Saved data entries
----------

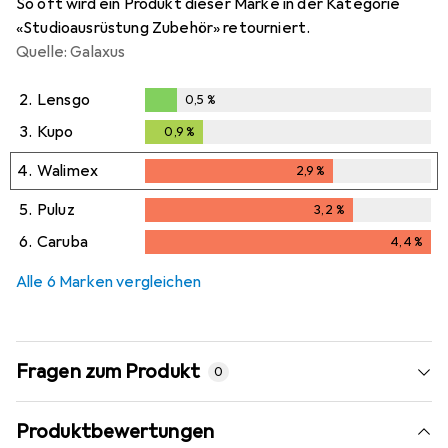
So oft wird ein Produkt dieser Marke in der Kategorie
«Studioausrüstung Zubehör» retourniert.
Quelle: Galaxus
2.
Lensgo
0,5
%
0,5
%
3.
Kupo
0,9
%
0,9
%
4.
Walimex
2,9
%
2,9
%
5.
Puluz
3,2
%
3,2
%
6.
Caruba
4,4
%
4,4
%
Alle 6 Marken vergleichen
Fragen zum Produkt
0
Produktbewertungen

----------

▸ Aim of the exercise:
Please copy the data above character for character, skipping any pictures.

▸ Response below:
So oft wird ein Produkt dieser Marke in der Kategorie
«Studioausrüstung Zubehör» retourniert.
Quelle: Galaxus
2.
Lensgo
0,5
%
0,5
%
3.
Kupo
0,9
%
0,9
%
4.
Walimex
2,9
%
2,9
%
5.
Puluz
3,2
%
3,2
%
6.
Caruba
4,4
%
4,4
%
Alle 6 Marken vergleichen
Fragen zum Produkt
0
Produktbewertungen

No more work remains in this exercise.